For many divers, exploring the Galapagos Islands is the trip of their dreams – and for good reason. 1,000 km from the mainland of Ecuador, the Galapagos Islands are a group of 13 major islands, which were catapulted to the world’s attention by Charles Darwin and his exploration of the enormous variety of species across them. Today though, divers are attracted to the unique oceanic conditions that have given rise to a wealth of marine life, including schools of rays and sharks, turtles, seals, penguins, coral and so much more! You can even see an active volcano bubbling off the sea floor, while for beginners, the clear waters around Sante Fe provide perfect conditions for novices.

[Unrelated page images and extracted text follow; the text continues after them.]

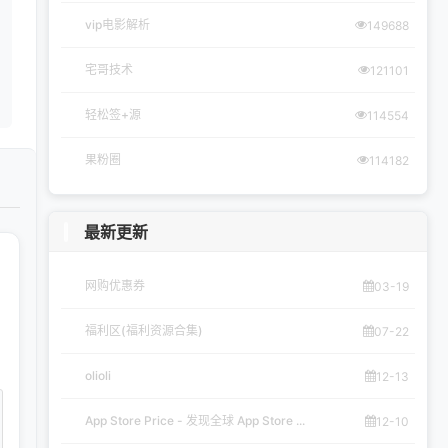
vip电影解析
149688
宅哥技术
121101
轻松签+源
114554
果粉圈
114182
最新更新
网购优惠券
03-19
福利区(福利资源合集)
07-22
olioli
12-13
App Store Price - 发现全球 App Store ...
12-10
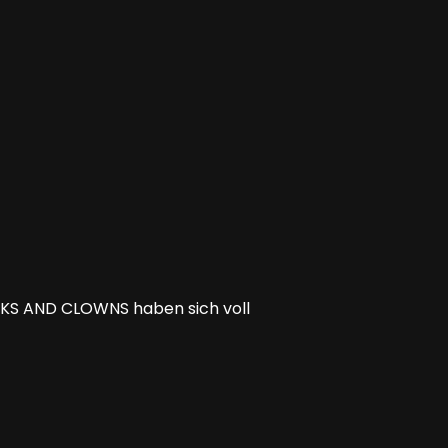
EAKS AND CLOWNS haben sich voll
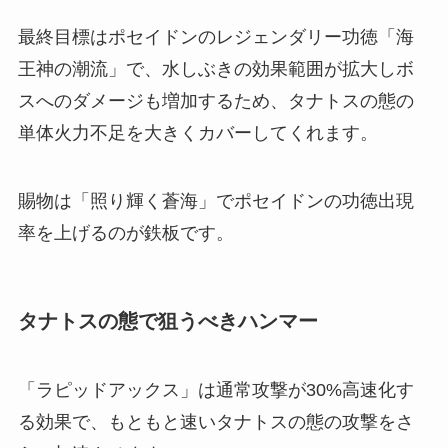
最終目標はポセイドンのレジェンダリー功徳「海
王神の潮流」で、水しぶきの効果範囲が拡大しボ
スへのダメージも増加するため、タナトスの態の
単体火力不足を大きくカバーしてくれます。
賜物は「照り輝く蒼海」でポセイドンの功徳出現
率を上げるのが鉄板です。
タナトスの態で狙うべきハンマー
「ラピッドアックス」は通常攻撃が30%高速化す
る効果で、もともと速いタナトスの態の攻撃をさ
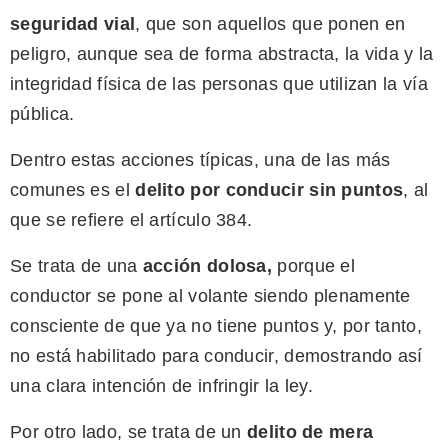
seguridad vial
, que son aquellos que ponen en
peligro, aunque sea de forma abstracta, la vida y la
integridad física de las personas que utilizan la vía
pública.
Dentro estas acciones típicas, una de las más
comunes es el
delito por conducir sin puntos
, al
que se refiere el artículo 384.
Se trata de una
acción dolosa,
porque el
conductor se pone al volante siendo plenamente
consciente de que ya no tiene puntos y, por tanto,
no está habilitado para conducir, demostrando así
una clara intención de infringir la ley.
Por otro lado, se trata de un
delito de mera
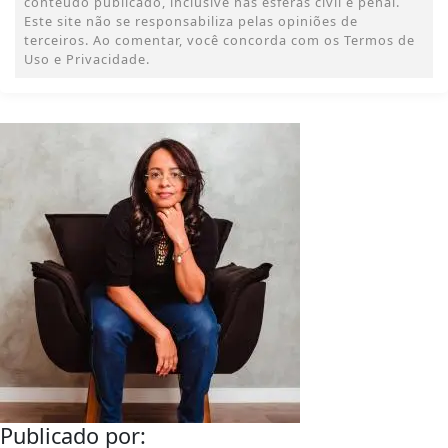
conteúdo publicado, inclusive nas esferas civil e penal.
Este site não se responsabiliza pelas opiniões de
terceiros. Ao comentar, você concorda com os Termos de
Uso e Privacidade.
Publicado por:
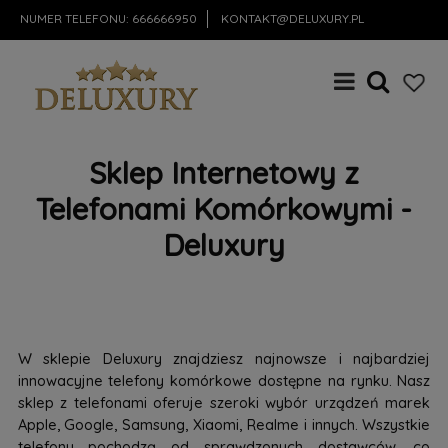
NUMER TELEFONU:
666666950
KONTAKT@DELUXURY.PL
Sklep Internetowy z
Telefonami Komórkowymi -
Deluxury
W sklepie Deluxury znajdziesz najnowsze i najbardziej
innowacyjne telefony komórkowe dostępne na rynku. Nasz
sklep z telefonami oferuje szeroki wybór urządzeń marek
Apple, Google, Samsung, Xiaomi, Realme i innych. Wszystkie
telefony pochodzą od sprawdzonych dostawców, co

Peninsula Valdes, Patagonia – Argentina

Peninsula Valdes, Patagonia – Argentina

If you want the chance to see some of the most magnificent of marine animals in their native environment, then the Peninsula Valdes will certainly not disappoint. Attracting a host of animals through the year, it is a rich and vibrant spot for lovers of wildlife – attracting whales, elephant seals, penguins and more. Diving is best between November and March – though the waters are a little cold, it’s still a fantastically rewarding experience. If you’re not planning to dive but would like a close-up view of the dolphins, whales and orcas that come each season, the period between June and November is the best time to catch them.

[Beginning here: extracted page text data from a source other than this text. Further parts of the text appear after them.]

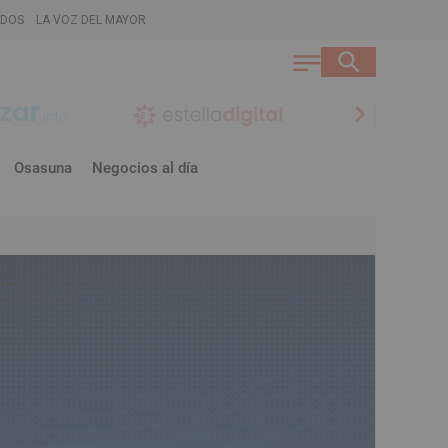
ADOS
LA VOZ DEL MAYOR
chevron_right
Osasuna
Negocios al día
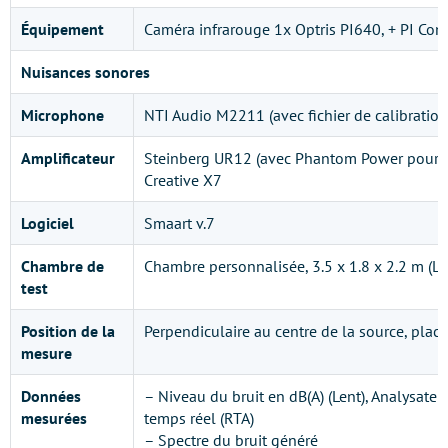
Équipement
Caméra infrarouge 1x Optris PI640, + PI Con
Nuisances sonores
Microphone
NTI Audio M2211
(avec fichier de calibratio
Amplificateur
Steinberg UR12 (avec Phantom Power pour 
Creative X7
Logiciel
Smaart v.7
Chambre de
Chambre personnalisée, 3.5 x 1.8 x 2.2 m (L
test
Position de la
Perpendiculaire au centre de la source, plac
mesure
Données
– Niveau du bruit en dB(A) (Lent),
Analysateu
mesurées
temps réel (RTA)
– Spectre du bruit généré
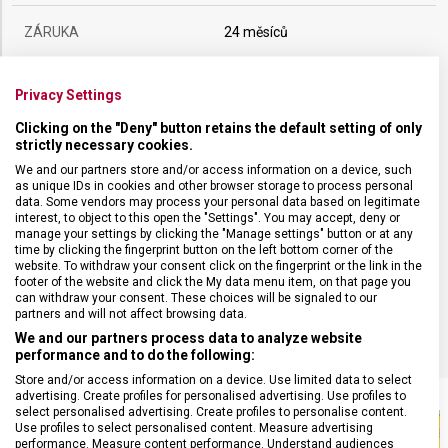
ZÁRUKA
24 měsíců
HMOTNOST
17 g
Privacy Settings
Clicking on the "Deny" button retains the default setting of only
POČET FUNKCÍ
5
strictly necessary cookies.
We and our partners store and/or access information on a device, such
as unique IDs in cookies and other browser storage to process personal
VELIKOST
5,8 x 1,8 cm
data. Some vendors may process your personal data based on legitimate
interest, to object to this open the "Settings". You may accept, deny or
manage your settings by clicking the "Manage settings" button or at any
MATERIÁL
Alox
time by clicking the fingerprint button on the left bottom corner of the
website. To withdraw your consent click on the fingerprint or the link in the
footer of the website and click the My data menu item, on that page you
can withdraw your consent. These choices will be signaled to our
BARVA
Fialová
partners and will not affect browsing data.
We and our partners process data to analyze website
performance and to do the following:
Store and/or access information on a device. Use limited data to select
advertising. Create profiles for personalised advertising. Use profiles to
select personalised advertising. Create profiles to personalise content.
Use profiles to select personalised content. Measure advertising
performance. Measure content performance. Understand audiences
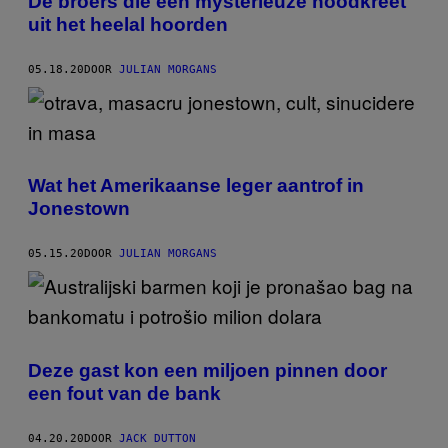
De broers die een mysterieuze noodkreet
uit het heelal hoorden
05.18.20
DOOR
JULIAN MORGANS
Wat het Amerikaanse leger aantrof in
Jonestown
05.15.20
DOOR
JULIAN MORGANS
Deze gast kon een miljoen pinnen door
een fout van de bank
04.20.20
DOOR
JACK DUTTON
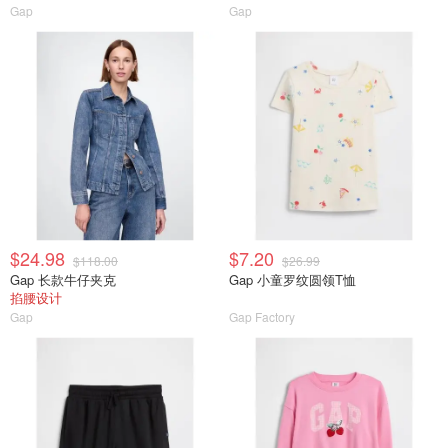
Gap
Gap
$24.98
$7.20
$118.00
$26.99
Gap 长款牛仔夹克
Gap 小童罗纹圆领T恤
掐腰设计
Gap
Gap Factory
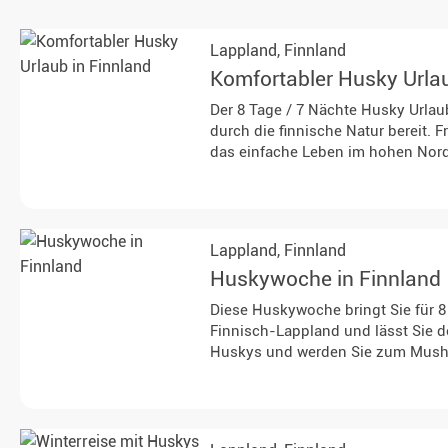
Lappland,
Finnland
Komfortabler Husky Urlau
Der 8 Tage / 7 Nächte Husky Urlau
durch die finnische Natur bereit. 
das einfache Leben im hohen Nor
Direktflüge
zubuchbar aus Berlin 
Lappland,
Finnland
Huskywoche in Finnland
Diese Huskywoche bringt Sie für 8
Finnisch-Lappland und lässt Sie d
Huskys und werden Sie zum Mush
Direktflüge
zubuchbar aus Berlin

Mochima National Park, Venezuela

Mochima National Park, Venezuela

Warm, crystal clear waters, a wonderfully relaxed atmosphere and a rainbow of underwater marine life all await you at Mochima. Well-suited to both beginners learning to dive as well as seasoned experts, Mochima is a popular spot for divers who would like to see some of the many delights beneath the waves, including beautiful colourful tropical fish, birds, coral and amphibians. Newcomers to diving can accompany a diver with a snorkel, or take professional lessons to build practice. As well as scuba-diving and snorkeling, you’ll also want to take advantage of the delicious local seafood cuisine – including fresh fried fish and oysters.

Isla del Coco, Costa Rica

Isla del Coco, Costa Rica

The Isla del Coco, otherwise known as Cocos Island, is a spectacular island 500km off the coast of Costa Rica, and its rich, azure waters teem with an array of marine life – most notably, large groups of distinctive Hammerhead sharks that any diver in the area is bound to encounter. With a warm tropical climate year round, it’s possible to dive at any time of the year – although if you’d like to come close to the sharks, then the rainy period between June to December is ideal. While Hammerhead sharks are the most common form of wildlife in the area, divers can also expect to see many other species enjoying the nutrient-rich waters, from a variety of rays, eels and fish. To make the most of the Isla del Coco experience, a professional liveaboard offers the best way to explore the area, as well as giving you the advantage of expert insight from local guides.

Malpelo Island – Colombia

Malpelo Island – Colombia

Often compared to Coco’s and the Galapagos Islands, Malpelo is famous for its abundance of large marine life, yet without the crowds. Far off the coast of Colombia, the island itself is only 8 square kilometers. It’s the 300km underwater volcanic ridge paired with the convergence of currents that attracts the sheer amount of marine life. Enormous schools of silky sharks, hammerheads, and pelagic fish circle the island. Sometimes the marine life is so dense, it blocks the sunlight!

Malpelo is not a dive destination for beginner divers, and advanced open water certification is mandatory. Each diver must have his own surface marker buoy and dive computer. There is no decompression chamber for hundreds of kilometers, so stay conservative while diving.